Do you know what the words really mean on food labels?
In this article, you’ll discover everything you need to know about how to interpret food labels and make the right food choices.
So what does “fat free” really mean?
To be labeled “Fat Free”, the food must contain less than ½ gram of fat per serving.
To be labeled “Low Fat”, the food must contain 3 grams or less of fat per serving.
To be labeled “Reduced Fat”, the food must be at least 25 percent lower in fat than a comparable food.
To be labeled “Light”, the food must contain 1/3 fewer calories, OR ½ the fat OR 2/3 the sodium of a comparable food (but not necessarily all three!).
Some foods (especially meat and dairy products) appear to have less fat than they really do. For example, if a milk or cheese label reads 2% milk or 2% cheese, this means that 2 percent of the product volume (NOT the calories) comes from milk fat.
You can use a little math to discover how much fat these products actually contain.
First, find the total calories per serving and the fat calories per serving. For example if the total calories per serving are 80 and the fat calories per serving are 50, divide the fat calories per serving by the total calories per serving.
Then, multiply that number by 100 and you’ll have the total percent of fat calories in the food.
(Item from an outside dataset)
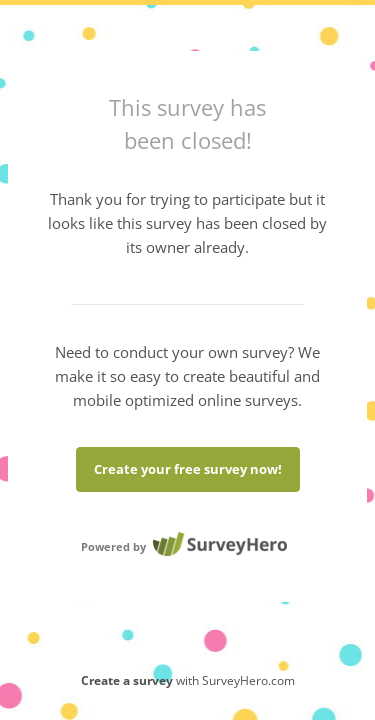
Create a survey (127, 680)
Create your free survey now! (188, 469)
In this example, 50 fat calories divided by 80 total calories equals .625 times 100 equals 62½%. In this example, nearly 63 percent of the total calories of this food are from fat!
Also, using the math above, you can figure out how much fat that 2 percent milk, 2 percent cheese, 2 percent cottage cheese and lean ground beef contain. You’ll probably discover these foods are mush “fatter” than you realized!
Trans fats should be avoided as much as possible as they can increase your risk of heart disease. Trans fats are also known as hydrogenated fats and are added to many processed foods including most baked foods (crackers, cookies, breads, etc.).
If the food contains trans fats, the ingredient label will usually read: contains hydrogenated oil OR partially hydrogenated oil OR vegetable shortening OR margarine. Avoid these foods like the plague!
By knowing how to read food labels and understanding the word “fat”, you can purchase diet foods more wisely and lose weight successfully.